Duman was involved in the fiery crash that took the lives of Dave MacDonald and Eddie Sachs. The accident happened in front of Duman, and as he approached the crash scene, he attempted to miss both Sachs and MacDonald. However, in the fiery melee, the Novi of Bobby Unser knocked Duman's car from behind, and sent the car spinning to the inside wall. The car became engulfed in flames, but not before Duman was able to climb out and escape to the grass infield. Duman was hospitalized with second and third degree burns, and missed over two months of racing while he recuperated.

After recovering from his injuries, Duman qualified for the 1965 race in the Travelon Trailer Special. He ran as high as 12th before dropping out. In 1966 race, he started last (33rd) and became involved in the opening lap crash, finishing last. In 1967 race, he finished 23rd driving the REV 500 Special for J. C. Agajanian.

Duman's final Indy 500 start came in 1968 race. On the final turn of the final lap, Duman's engine blew coming out of turn four, and he coasted across the finish line to finish 6th.
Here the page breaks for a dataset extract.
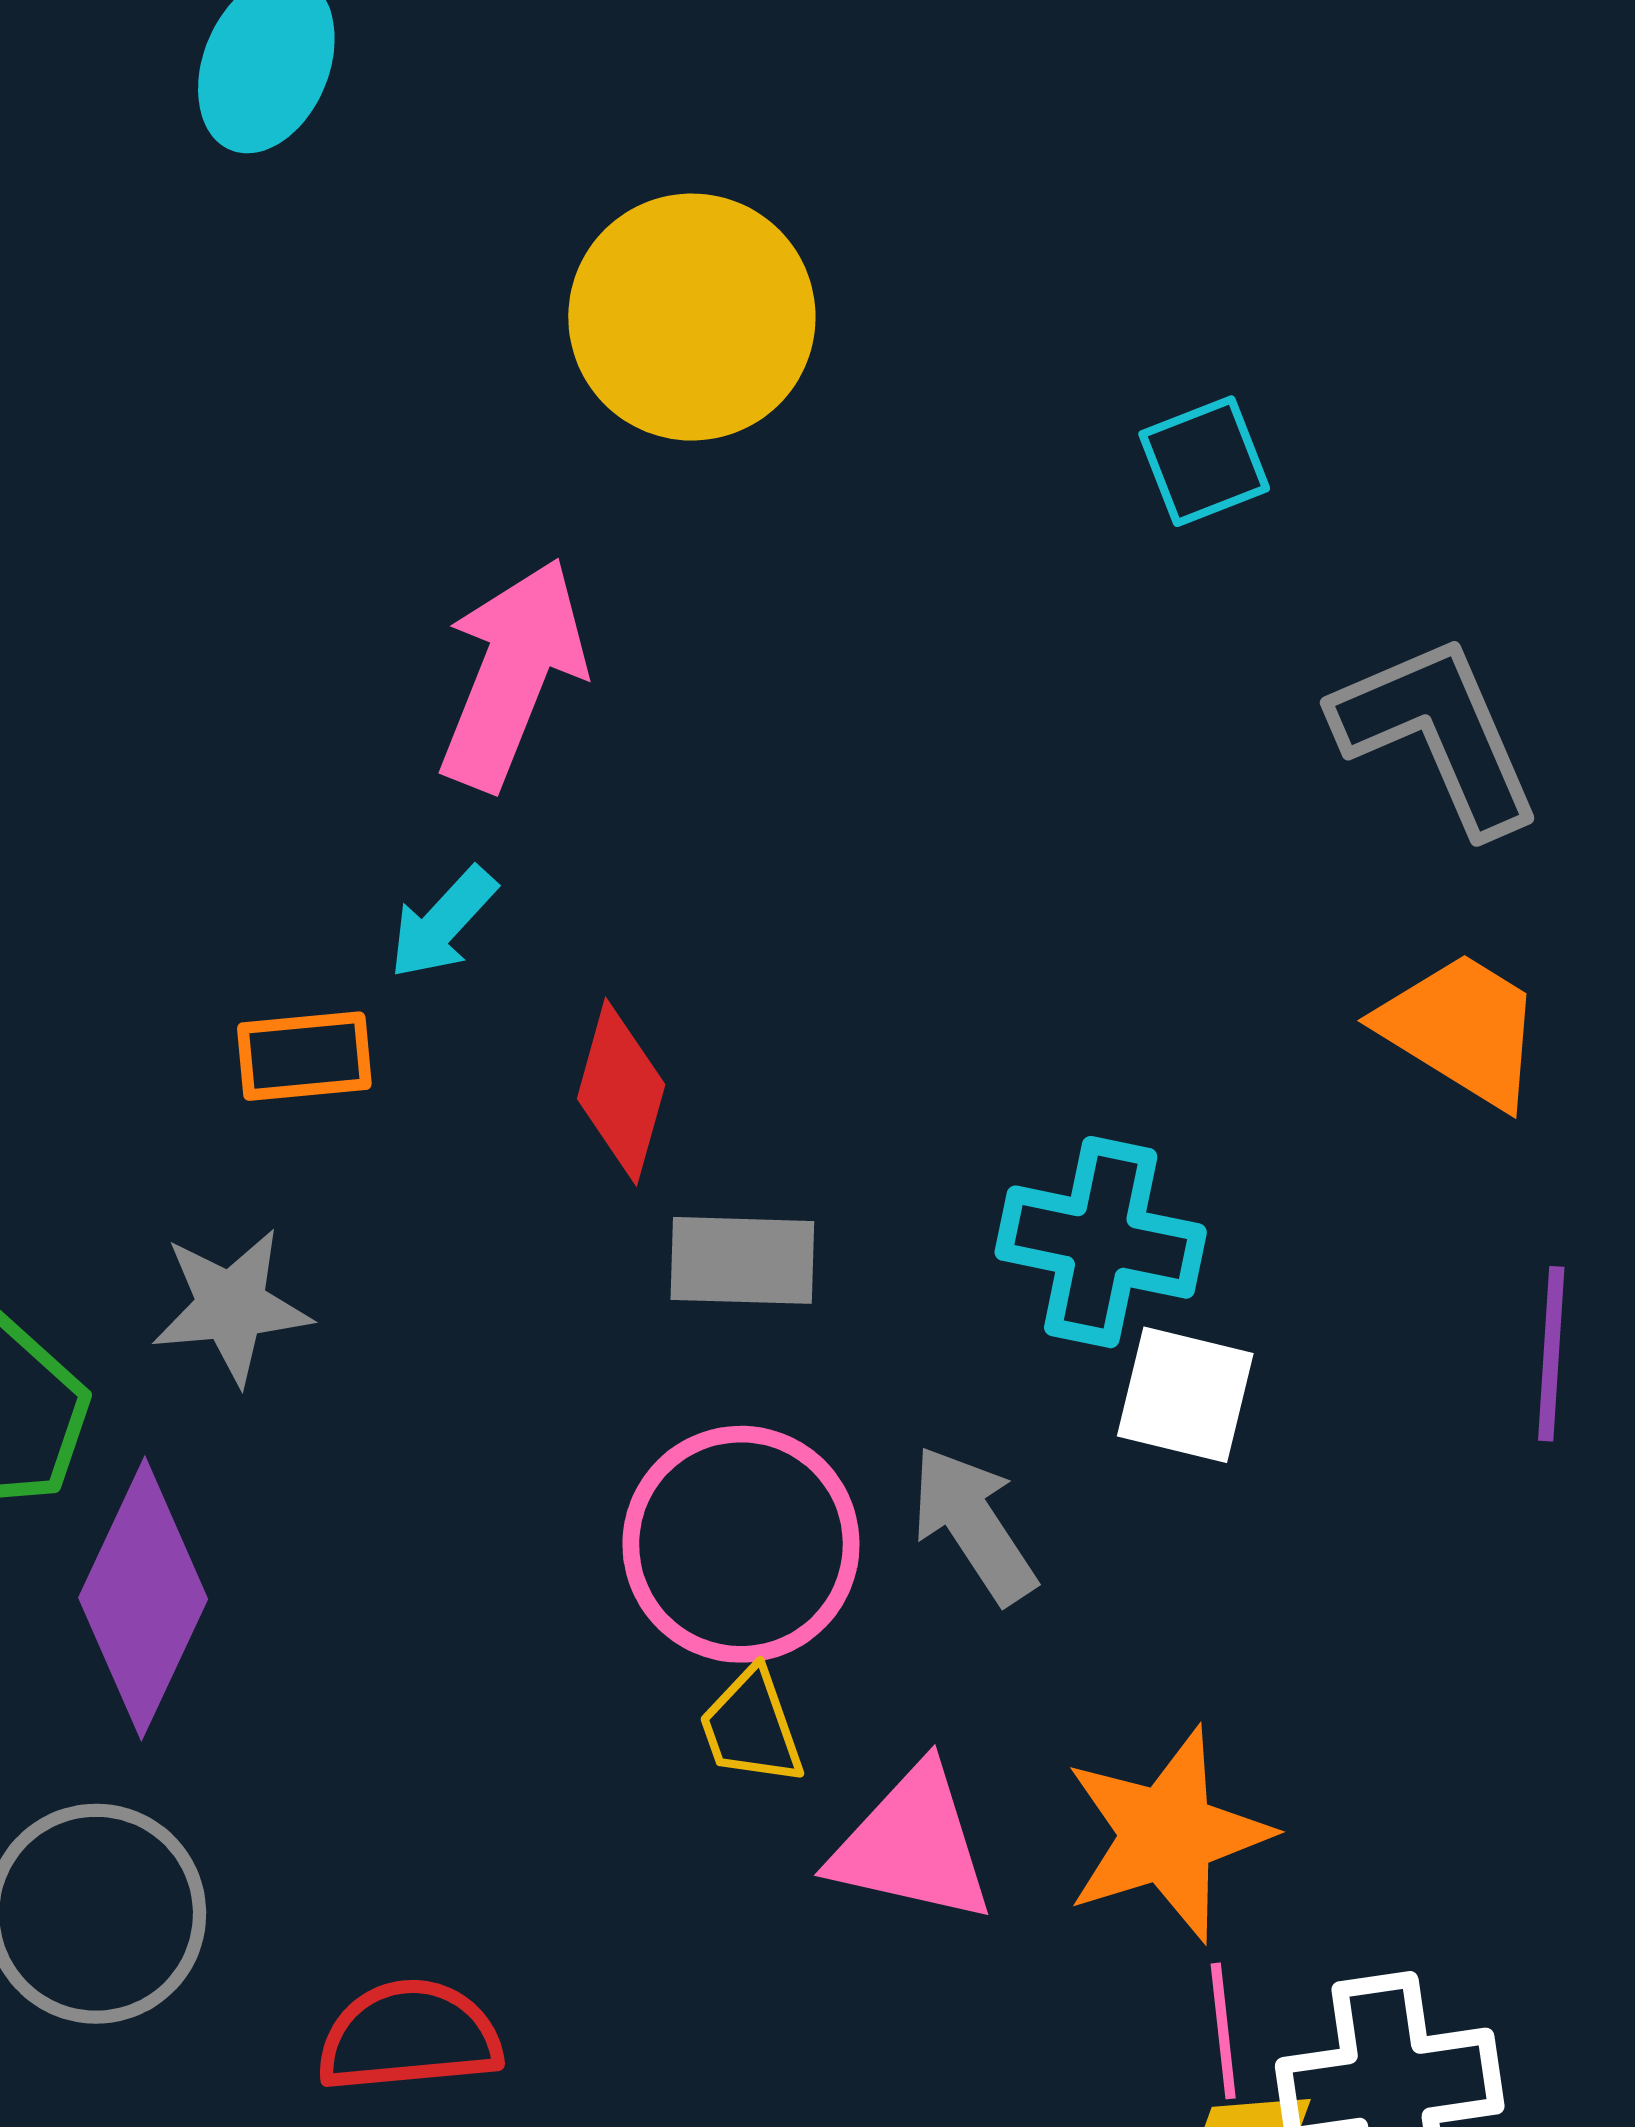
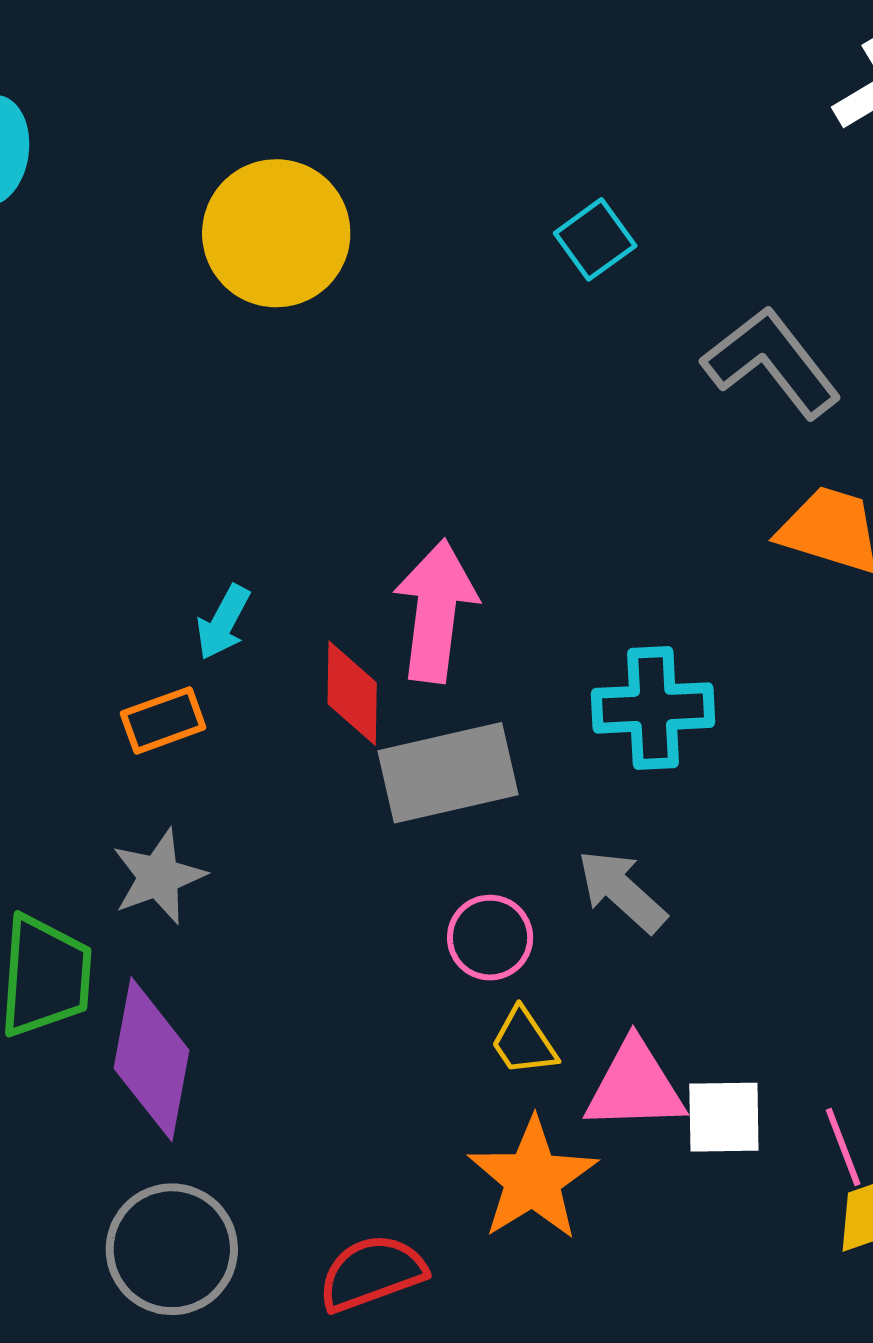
pink arrow: (512, 674) -> (436, 611), moved
gray rectangle: (742, 1260) -> (448, 773), size x1.5
white square: (1185, 1395) -> (724, 1117), moved
pink circle: (741, 1544) -> (490, 938), size x0.6
orange star: (1167, 1835) -> (533, 1179), moved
The 1968 race would be his best result at Indianapolis, as just over a one-week later, Duman was killed in a crash at Milwaukee.
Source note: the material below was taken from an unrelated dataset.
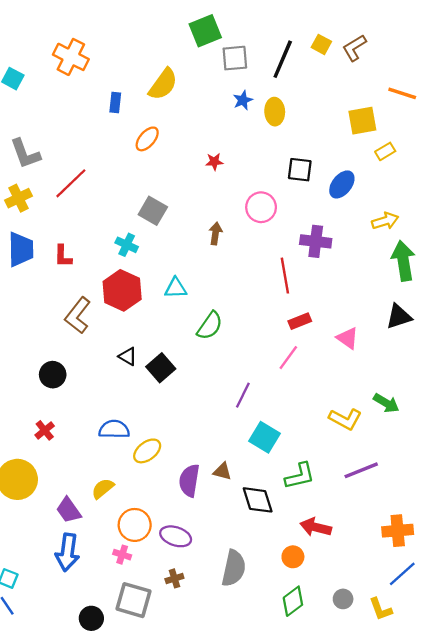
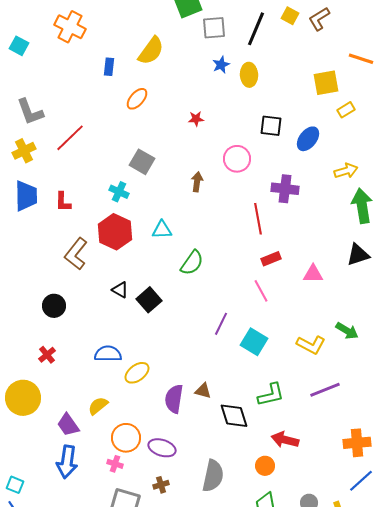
pink triangle: (348, 338) -> (313, 274), turned -35
pink line: (288, 358) -> (261, 291), turned -65
cyan square: (264, 437) -> (254, 342), moved

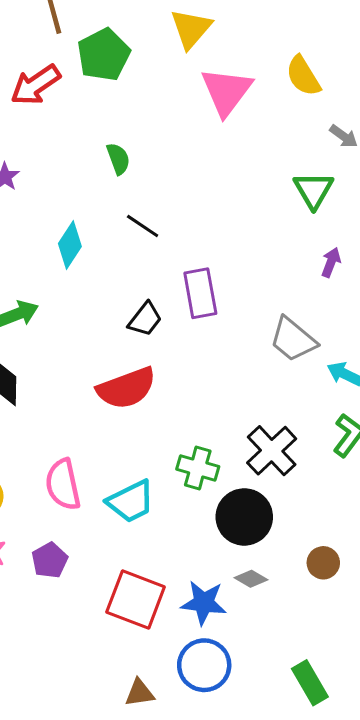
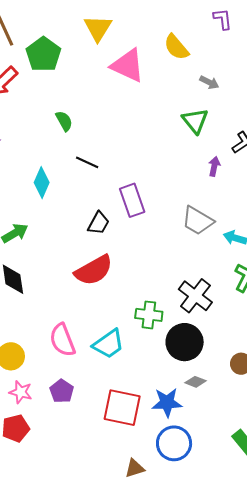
pink triangle: (226, 91) -> (128, 65), turned -33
Duman's son Rick is a championship-winning mechanic who won the 2005 Clint Brawner Award at the Indianapolis 500, currently owning Turn 4 Restorations that restores vintage Indy cars.
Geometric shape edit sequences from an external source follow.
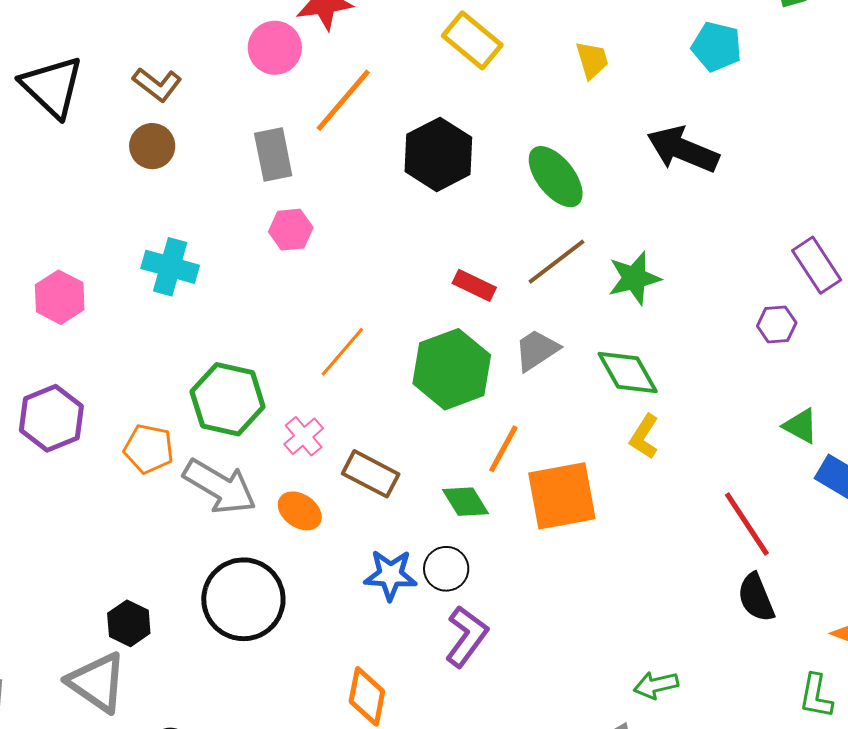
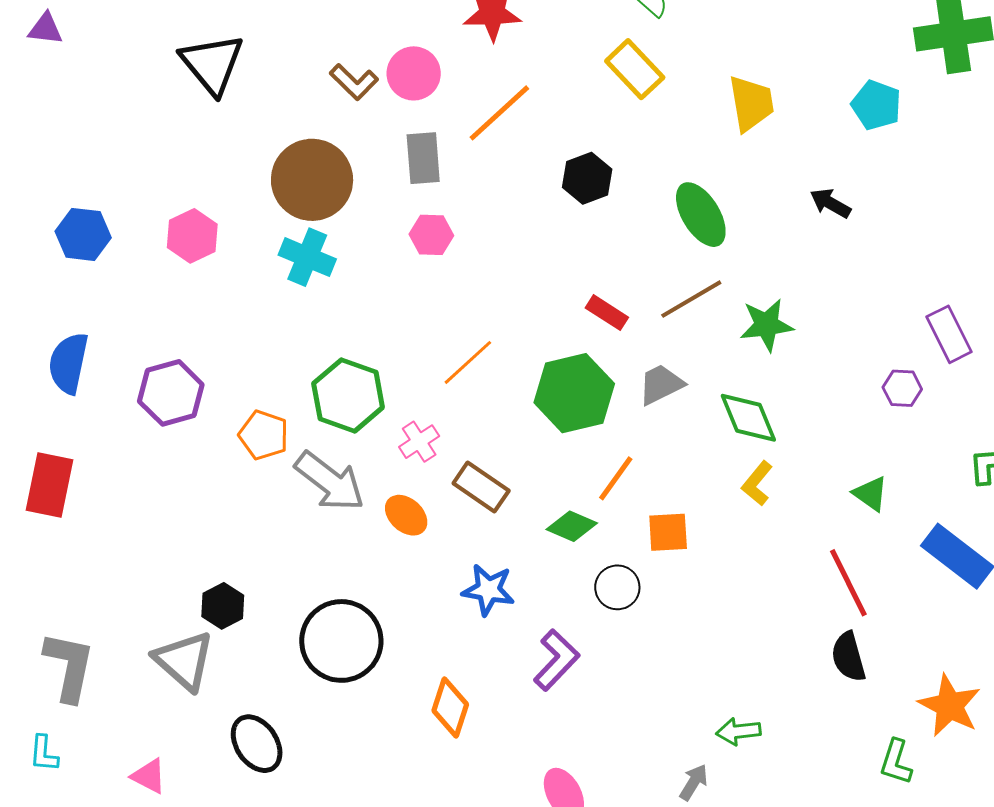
pink circle: (275, 48) -> (414, 73), moved
yellow trapezoid: (592, 60) -> (751, 103), size x1.5
brown L-shape: (157, 84) -> (354, 82), moved
brown circle: (152, 146) -> (312, 180), moved, size x1.8
black arrow: (683, 149) -> (830, 203), size x0.6
black hexagon: (438, 154) -> (587, 178), size x0.7
pink hexagon: (60, 297) -> (192, 236), moved
green triangle: (801, 426) -> (871, 494), moved
orange square: (562, 496) -> (668, 532), size x0.6
green diamond: (465, 502) -> (572, 526), turned -42
black circle: (446, 569) -> (617, 587), moved
black circle: (243, 599) -> (341, 641), moved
===Indianapolis 500 results===

| Year | Chassis | Engine | Start | Finish |
|---|---|---|---|---|
| 1961 | Kurtis Kraft | Offy | Failed to Qualify |  |
| 1962 | Elder | Offy | Bumped |  |
| 1963 | Trevis | Offy | Practice crash |  |
| 1964 | Trevis | Offy | 16th | 31st |
| 1965 | Gerhardt | Offy | 25th | 22nd |
| 1966 | Eisert | Ford | 33rd | 33rd |
| 1967 | Shrike | Offy | 17th | 23rd |
| 1968 | Hayhoe | Offy | 26th | 6th |

==Awards and accomplishments==
Duman was the only USAC Champ Car driver to race a front-engine upright 'dirt-style' car on a road course (1965) and a rear-engine car in a USAC championship dirt car race (1966).

- Inducted in 1985 to the Michigan Motor Sports Hall of Fame
- Inducted in 1994 to the Little 500 Hall of Fame

==Death==
Less than two weeks after he finished sixth at the 1968 Indianapolis 500, Duman was at the next race of the USAC Championship season, the Rex Mays Classic at Milwaukee. Duman started 14th in the 24-car field, driving the Central Excavating Gerhardt Turbocharged Offy. On the third lap, the cars of Bay Darnell and Norm Brown reportedly got tangled in turn one. Both cars slid towards the outside wall, collecting Duman in the process. Duman's car tipped over and began barrel-rolling before it flew into the catchfence cockpit first. After Duman's car bounced back down the track, both Darnell and Brown's car slammed the outside wall and the three cars came to rest on fire. Darnell and Brown suffered minor burn injuries, but Duman was killed instantly from massive head injuries when the cockpit of his car struck the catchfence. His helmet had been shattered and pulled from his head. Eight spectators were also injured by the flying debris which cleared the catchfence.

Duman is interred at Crown Hill Cemetery in Indianapolis.